----- Extracted records

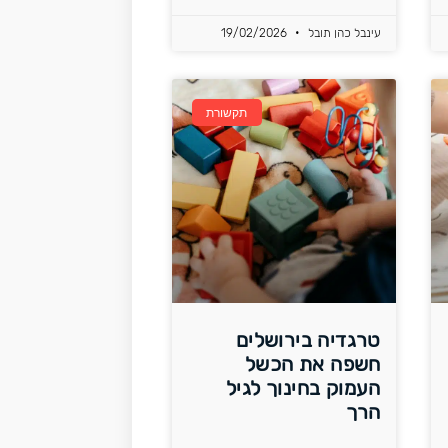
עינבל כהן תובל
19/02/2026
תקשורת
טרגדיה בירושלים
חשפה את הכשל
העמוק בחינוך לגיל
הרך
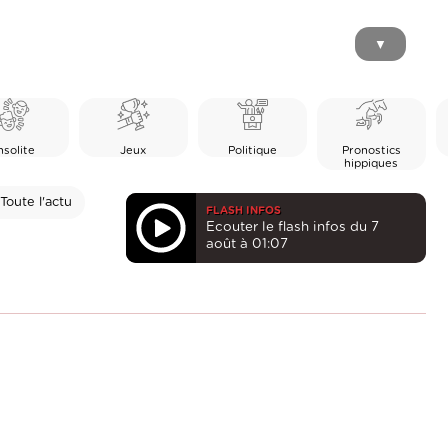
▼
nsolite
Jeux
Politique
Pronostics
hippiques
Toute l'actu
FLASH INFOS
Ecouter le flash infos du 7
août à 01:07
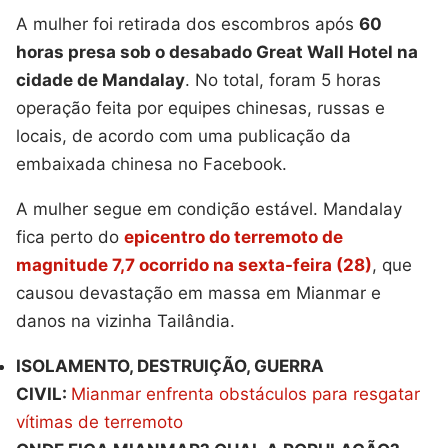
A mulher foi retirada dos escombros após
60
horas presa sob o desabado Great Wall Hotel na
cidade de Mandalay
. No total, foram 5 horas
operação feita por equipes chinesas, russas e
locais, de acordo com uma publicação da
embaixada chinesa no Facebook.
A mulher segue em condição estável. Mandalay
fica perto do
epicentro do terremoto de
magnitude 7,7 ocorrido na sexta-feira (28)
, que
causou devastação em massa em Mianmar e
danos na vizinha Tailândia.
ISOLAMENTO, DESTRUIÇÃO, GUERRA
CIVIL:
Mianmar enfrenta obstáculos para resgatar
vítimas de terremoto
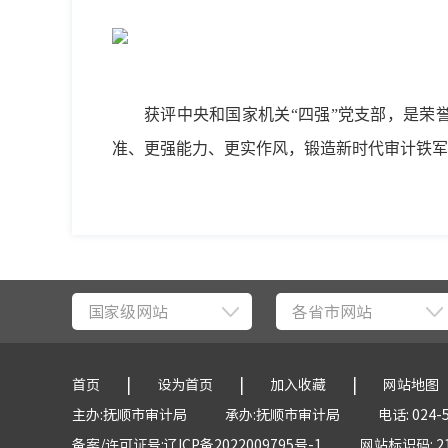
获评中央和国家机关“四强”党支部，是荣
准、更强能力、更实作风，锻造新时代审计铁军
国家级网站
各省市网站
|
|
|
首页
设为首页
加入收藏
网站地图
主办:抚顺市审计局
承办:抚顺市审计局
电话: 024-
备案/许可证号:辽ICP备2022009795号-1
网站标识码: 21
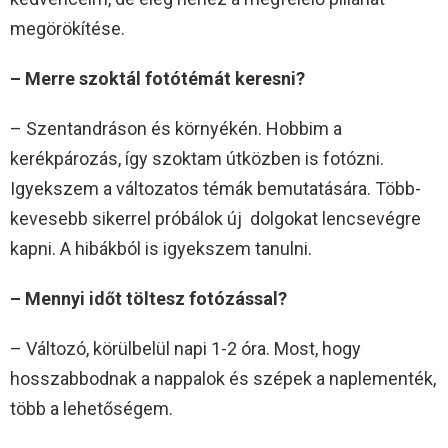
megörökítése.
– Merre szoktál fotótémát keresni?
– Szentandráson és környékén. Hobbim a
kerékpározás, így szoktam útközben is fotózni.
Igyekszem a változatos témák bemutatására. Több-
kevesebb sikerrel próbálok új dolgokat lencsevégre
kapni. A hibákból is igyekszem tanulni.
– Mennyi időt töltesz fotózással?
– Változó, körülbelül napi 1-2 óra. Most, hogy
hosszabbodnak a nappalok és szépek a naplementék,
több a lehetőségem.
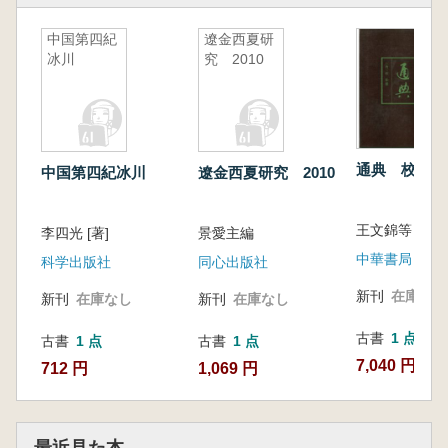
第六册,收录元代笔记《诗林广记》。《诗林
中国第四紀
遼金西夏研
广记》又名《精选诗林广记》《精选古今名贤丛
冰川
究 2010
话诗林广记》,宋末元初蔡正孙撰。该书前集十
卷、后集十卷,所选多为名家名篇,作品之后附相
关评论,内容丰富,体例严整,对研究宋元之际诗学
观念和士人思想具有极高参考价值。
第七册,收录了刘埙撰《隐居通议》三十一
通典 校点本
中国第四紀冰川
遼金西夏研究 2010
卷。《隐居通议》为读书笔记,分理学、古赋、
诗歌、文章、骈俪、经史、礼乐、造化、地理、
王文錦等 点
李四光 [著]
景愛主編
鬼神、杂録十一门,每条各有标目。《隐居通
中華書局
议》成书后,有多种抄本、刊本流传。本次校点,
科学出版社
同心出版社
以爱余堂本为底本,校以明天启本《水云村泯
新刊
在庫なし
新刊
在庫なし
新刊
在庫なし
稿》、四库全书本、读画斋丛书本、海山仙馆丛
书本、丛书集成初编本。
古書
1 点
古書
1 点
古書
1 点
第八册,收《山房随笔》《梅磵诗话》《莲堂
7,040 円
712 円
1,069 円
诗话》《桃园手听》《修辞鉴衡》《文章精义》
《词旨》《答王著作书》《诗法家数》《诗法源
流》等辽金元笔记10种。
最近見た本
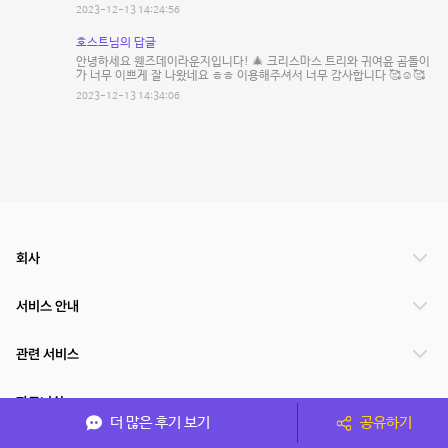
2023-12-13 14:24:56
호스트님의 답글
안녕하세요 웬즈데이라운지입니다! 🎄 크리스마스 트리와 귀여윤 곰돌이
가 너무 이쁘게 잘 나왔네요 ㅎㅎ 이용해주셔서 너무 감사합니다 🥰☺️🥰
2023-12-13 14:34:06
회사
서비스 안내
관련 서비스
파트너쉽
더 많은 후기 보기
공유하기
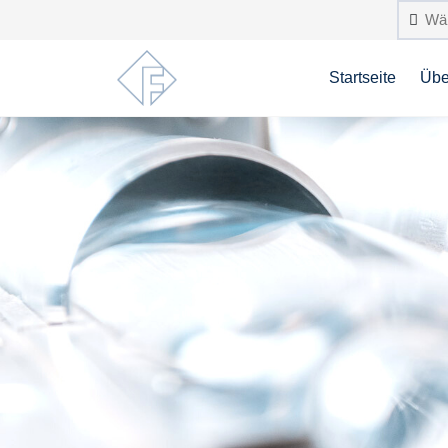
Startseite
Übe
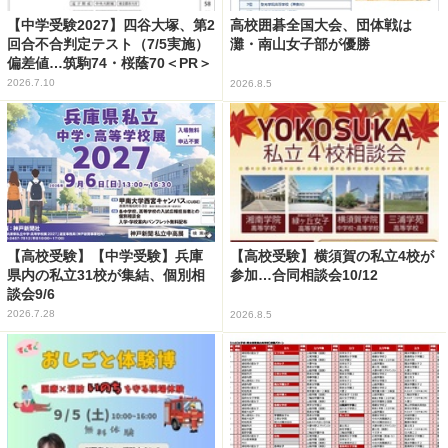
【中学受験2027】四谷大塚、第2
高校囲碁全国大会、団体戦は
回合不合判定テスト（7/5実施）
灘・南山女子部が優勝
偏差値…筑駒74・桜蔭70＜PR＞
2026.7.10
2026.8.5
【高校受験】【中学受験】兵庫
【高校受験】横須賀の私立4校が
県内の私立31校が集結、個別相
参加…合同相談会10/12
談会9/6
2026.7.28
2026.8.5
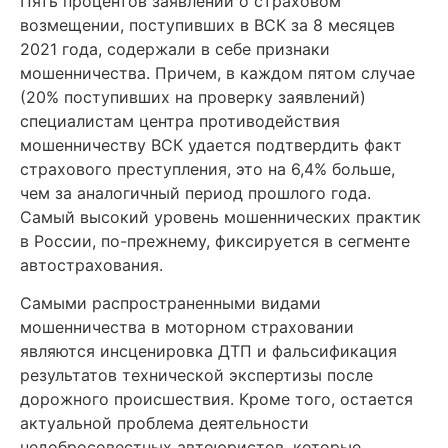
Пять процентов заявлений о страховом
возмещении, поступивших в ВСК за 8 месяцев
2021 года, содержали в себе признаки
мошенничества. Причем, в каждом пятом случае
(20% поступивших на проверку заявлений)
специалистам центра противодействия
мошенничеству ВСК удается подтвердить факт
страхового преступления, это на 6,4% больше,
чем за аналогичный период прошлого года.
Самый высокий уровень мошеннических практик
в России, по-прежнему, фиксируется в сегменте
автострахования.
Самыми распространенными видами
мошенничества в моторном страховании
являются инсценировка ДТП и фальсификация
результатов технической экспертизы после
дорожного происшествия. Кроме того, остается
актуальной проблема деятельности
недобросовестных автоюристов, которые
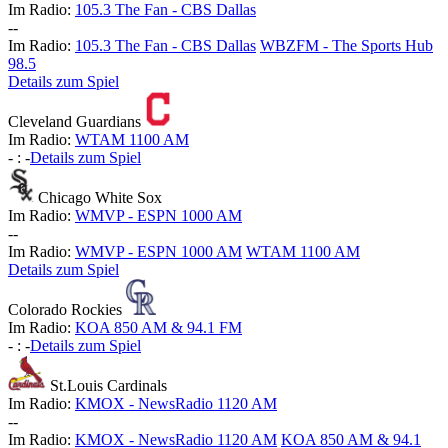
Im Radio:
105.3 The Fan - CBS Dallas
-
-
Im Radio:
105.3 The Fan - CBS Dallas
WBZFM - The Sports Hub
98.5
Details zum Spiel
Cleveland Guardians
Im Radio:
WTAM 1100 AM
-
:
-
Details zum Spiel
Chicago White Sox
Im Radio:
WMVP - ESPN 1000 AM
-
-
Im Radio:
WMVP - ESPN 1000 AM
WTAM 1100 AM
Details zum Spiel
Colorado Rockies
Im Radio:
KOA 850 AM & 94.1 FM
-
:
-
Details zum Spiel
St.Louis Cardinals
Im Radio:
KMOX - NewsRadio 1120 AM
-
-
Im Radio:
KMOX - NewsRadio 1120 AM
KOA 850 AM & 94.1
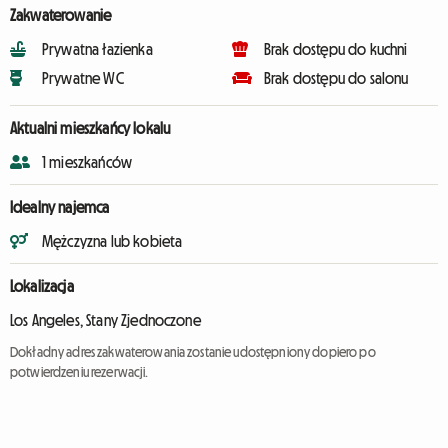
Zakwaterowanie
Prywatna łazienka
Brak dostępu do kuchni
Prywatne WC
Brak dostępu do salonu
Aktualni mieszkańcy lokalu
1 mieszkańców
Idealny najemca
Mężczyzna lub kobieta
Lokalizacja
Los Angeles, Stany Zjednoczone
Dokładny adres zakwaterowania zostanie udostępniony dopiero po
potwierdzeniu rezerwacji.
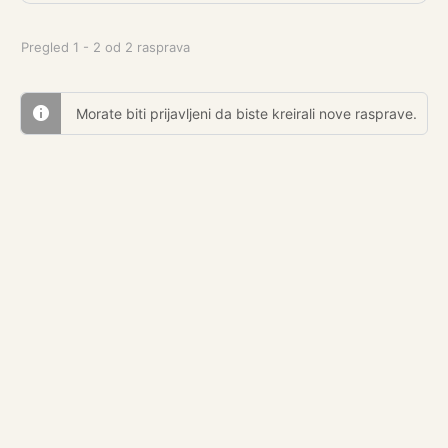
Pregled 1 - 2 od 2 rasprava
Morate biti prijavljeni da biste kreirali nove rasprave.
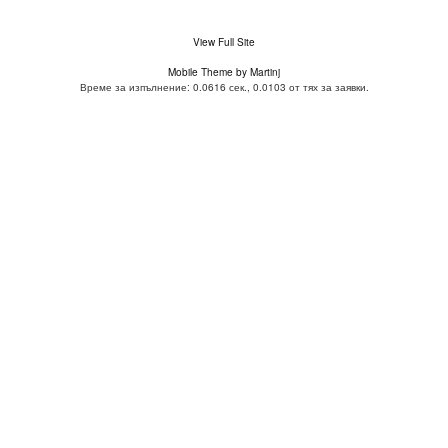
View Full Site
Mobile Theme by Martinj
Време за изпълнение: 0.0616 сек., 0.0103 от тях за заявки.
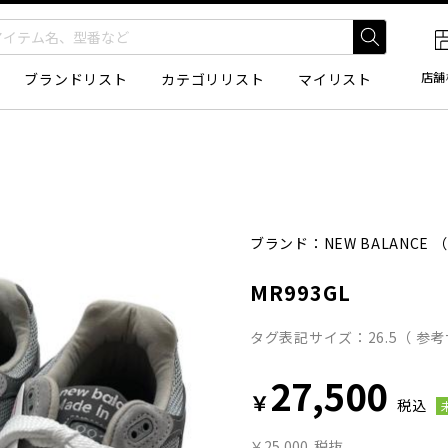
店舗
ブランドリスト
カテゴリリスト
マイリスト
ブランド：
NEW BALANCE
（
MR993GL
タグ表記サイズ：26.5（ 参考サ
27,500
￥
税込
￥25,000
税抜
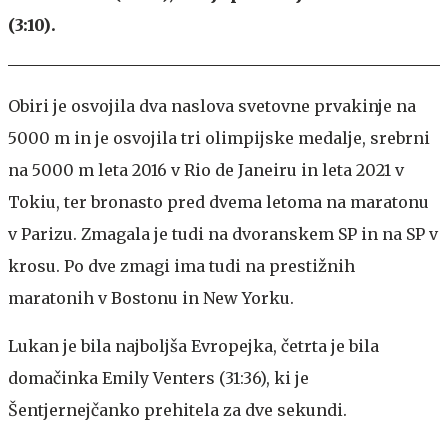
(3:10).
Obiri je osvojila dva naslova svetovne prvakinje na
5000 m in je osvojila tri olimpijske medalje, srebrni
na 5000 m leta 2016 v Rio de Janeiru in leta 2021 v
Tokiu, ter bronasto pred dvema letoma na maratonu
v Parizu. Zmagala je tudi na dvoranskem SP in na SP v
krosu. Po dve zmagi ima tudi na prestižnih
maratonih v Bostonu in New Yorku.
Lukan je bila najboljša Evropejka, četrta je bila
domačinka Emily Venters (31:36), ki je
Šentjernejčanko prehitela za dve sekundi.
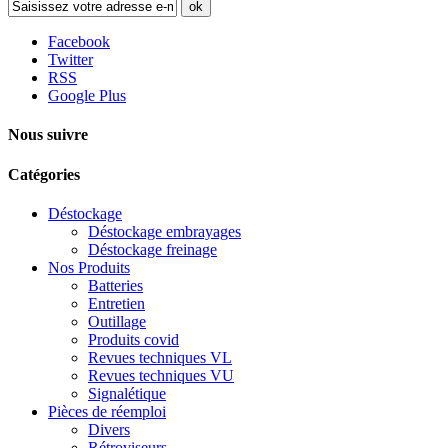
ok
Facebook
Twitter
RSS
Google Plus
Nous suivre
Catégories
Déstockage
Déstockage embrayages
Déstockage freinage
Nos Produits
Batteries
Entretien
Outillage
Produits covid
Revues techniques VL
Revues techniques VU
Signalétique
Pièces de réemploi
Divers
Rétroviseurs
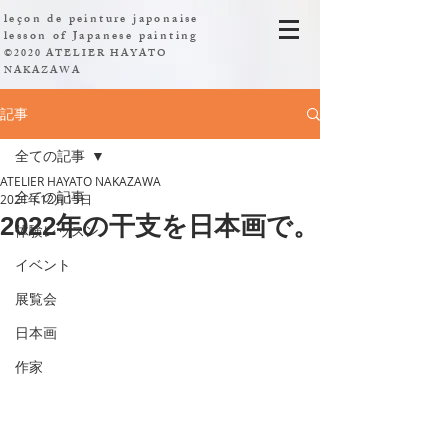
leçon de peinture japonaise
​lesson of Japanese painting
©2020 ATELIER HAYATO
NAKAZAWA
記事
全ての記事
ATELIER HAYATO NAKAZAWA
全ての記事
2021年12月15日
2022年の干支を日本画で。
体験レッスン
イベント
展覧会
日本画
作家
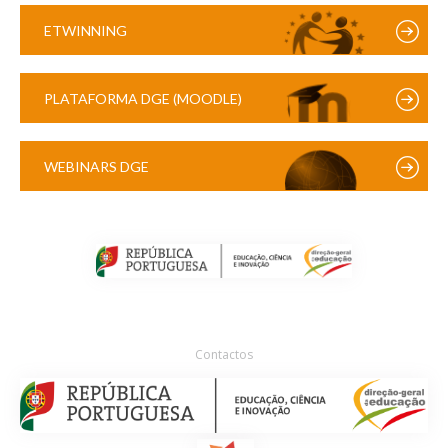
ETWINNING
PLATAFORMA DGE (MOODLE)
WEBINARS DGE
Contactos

----------

- [Work item] Leave out the pictures and transcribe the entries above exactly.

- [Your response]
עינבל כהן תובל
19/02/2026
תקשורת
טרגדיה בירושלים
חשפה את הכשל
העמוק בחינוך לגיל
הרך
▼
nsolite
Jeux
Politique
Pronostics
hippiques
Toute l'actu
FLASH INFOS
Ecouter le flash infos du 7
août à 01:07
A mulher foi retirada dos escombros após
60
horas presa sob o desabado Great Wall Hotel na
cidade de Mandalay
. No total, foram 5 horas
operação feita por equipes chinesas, russas e
locais, de acordo com uma publicação da
embaixada chinesa no Facebook.
A mulher segue em condição estável. Mandalay
fica perto do
epicentro do terremoto de
magnitude 7,7 ocorrido na sexta-feira (28)
, que
causou devastação em massa em Mianmar e
danos na vizinha Tailândia.
ISOLAMENTO, DESTRUIÇÃO, GUERRA
CIVIL:
Mianmar enfrenta obstáculos para resgatar
vítimas de terremoto
获评中央和国家机关“四强”党支部，是荣
准、更强能力、更实作风，锻造新时代审计铁军
国家级网站
各省市网站
|
|
|
首页
设为首页
加入收藏
网站地图
主办:抚顺市审计局
承办:抚顺市审计局
电话: 024-
备案/许可证号:辽ICP备2022009795号-1
网站标识码: 21
megörökítése.
– Merre szoktál fotótémát keresni?
– Szentandráson és környékén. Hobbim a
kerékpározás, így szoktam útközben is fotózni.
Igyekszem a változatos témák bemutatására. Több-
kevesebb sikerrel próbálok új dolgokat lencsevégre
kapni. A hibákból is igyekszem tanulni.
– Mennyi időt töltesz fotózással?
– Változó, körülbelül napi 1-2 óra. Most, hogy
hosszabbodnak a nappalok és szépek a naplementék,
több a lehetőségem.
第六册,收录元代笔记《诗林广记》。《诗林
中国第四紀
遼金西夏研
广记》又名《精选诗林广记》《精选古今名贤丛
冰川
究 2010
话诗林广记》,宋末元初蔡正孙撰。该书前集十
卷、后集十卷,所选多为名家名篇,作品之后附相
关评论,内容丰富,体例严整,对研究宋元之际诗学
观念和士人思想具有极高参考价值。
第七册,收录了刘埙撰《隐居通议》三十一
通典 校点本
中国第四紀冰川
遼金西夏研究 2010
卷。《隐居通议》为读书笔记,分理学、古赋、
诗歌、文章、骈俪、经史、礼乐、造化、地理、
王文錦等 点
李四光 [著]
景愛主編
鬼神、杂録十一门,每条各有标目。《隐居通
中華書局
议》成书后,有多种抄本、刊本流传。本次校点,
科学出版社
同心出版社
以爱余堂本为底本,校以明天启本《水云村泯
新刊
在庫なし
新刊
在庫なし
新刊
在庫なし
稿》、四库全书本、读画斋丛书本、海山仙馆丛
书本、丛书集成初编本。
古書
1 点
古書
1 点
古書
1 点
第八册,收《山房随笔》《梅磵诗话》《莲堂
7,040 円
712 円
1,069 円
诗话》《桃园手听》《修辞鉴衡》《文章精义》
《词旨》《答王著作书》《诗法家数》《诗法源
流》等辽金元笔记10种。
最近見た本
2023-12-13 14:24:56
호스트님의 답글
안녕하세요 웬즈데이라운지입니다! 🎄 크리스마스 트리와 귀여윤 곰돌이
가 너무 이쁘게 잘 나왔네요 ㅎㅎ 이용해주셔서 너무 감사합니다 🥰☺️🥰
2023-12-13 14:34:06
회사
서비스 안내
관련 서비스
파트너쉽
더 많은 후기 보기
공유하기
Startseite
Übe
【中学受験2027】四谷大塚、第2
高校囲碁全国大会、団体戦は
回合不合判定テスト（7/5実施）
灘・南山女子部が優勝
偏差値…筑駒74・桜蔭70＜PR＞
2026.7.10
2026.8.5
【高校受験】【中学受験】兵庫
【高校受験】横須賀の私立4校が
県内の私立31校が集結、個別相
参加…合同相談会10/12
談会9/6
2026.7.28
2026.8.5
Пять процентов заявлений о страховом
возмещении, поступивших в ВСК за 8 месяцев
2021 года, содержали в себе признаки
мошенничества. Причем, в каждом пятом случае
(20% поступивших на проверку заявлений)
специалистам центра противодействия
мошенничеству ВСК удается подтвердить факт
страхового преступления, это на 6,4% больше,
чем за аналогичный период прошлого года.
Самый высокий уровень мошеннических практик
в России, по-прежнему, фиксируется в сегменте
автострахования.
Самыми распространенными видами
мошенничества в моторном страховании
являются инсценировка ДТП и фальсификация
результатов технической экспертизы после
дорожного происшествия. Кроме того, остается
актуальной проблема деятельности
недобросовестных автоюристов, которые
Im Radio:
105.3 The Fan - CBS Dallas
-
-
Im Radio:
105.3 The Fan - CBS Dallas
WBZFM - The Sports Hub
98.5
Details zum Spiel
Cleveland Guardians
Im Radio:
WTAM 1100 AM
-
:
-
Details zum Spiel
Chicago White Sox
Im Radio:
WMVP - ESPN 1000 AM
-
-
Im Radio:
WMVP - ESPN 1000 AM
WTAM 1100 AM
Details zum Spiel
Colorado Rockies
Im Radio:
KOA 850 AM & 94.1 FM
-
:
-
Details zum Spiel
St.Louis Cardinals
Im Radio:
KMOX - NewsRadio 1120 AM
-
-
Im Radio:
KMOX - NewsRadio 1120 AM
KOA 850 AM & 94.1
Zakwaterowanie
Prywatna łazienka
Brak dostępu do kuchni
Prywatne WC
Brak dostępu do salonu
Aktualni mieszkańcy lokalu
1 mieszkańców
Idealny najemca
Mężczyzna lub kobieta
Lokalizacja
Los Angeles, Stany Zjednoczone
Dokładny adres zakwaterowania zostanie udostępniony dopiero po
potwierdzeniu rezerwacji.
Pregled 1 - 2 od 2 rasprava
Morate biti prijavljeni da biste kreirali nove rasprave.
View Full Site
Mobile Theme by Martinj
Време за изпълнение: 0.0616 сек., 0.0103 от тях за заявки.
店舗
ブランドリスト
カテゴリリスト
マイリスト
ブランド：
NEW BALANCE
（
MR993GL
タグ表記サイズ：26.5（ 参考サ
27,500
￥
税込
￥25,000
税抜
(3:10).
Obiri je osvojila dva naslova svetovne prvakinje na
5000 m in je osvojila tri olimpijske medalje, srebrni
na 5000 m leta 2016 v Rio de Janeiru in leta 2021 v
Tokiu, ter bronasto pred dvema letoma na maratonu
v Parizu. Zmagala je tudi na dvoranskem SP in na SP v
krosu. Po dve zmagi ima tudi na prestižnih
maratonih v Bostonu in New Yorku.
Lukan je bila najboljša Evropejka, četrta je bila
domačinka Emily Venters (31:36), ki je
Šentjernejčanko prehitela za dve sekundi.
ok
Facebook
Twitter
RSS
Google Plus
Nous suivre
Catégories
Déstockage
Déstockage embrayages
Déstockage freinage
Nos Produits
Batteries
Entretien
Outillage
Produits covid
Revues techniques VL
Revues techniques VU
Signalétique
Pièces de réemploi
Divers
Rétroviseurs
leçon de peinture japonaise
​lesson of Japanese painting
©2020 ATELIER HAYATO
NAKAZAWA
記事
全ての記事
ATELIER HAYATO NAKAZAWA
全ての記事
2021年12月15日
2022年の干支を日本画で。
体験レッスン
イベント
展覧会
日本画
作家
ETWINNING
PLATAFORMA DGE (MOODLE)
WEBINARS DGE
Contactos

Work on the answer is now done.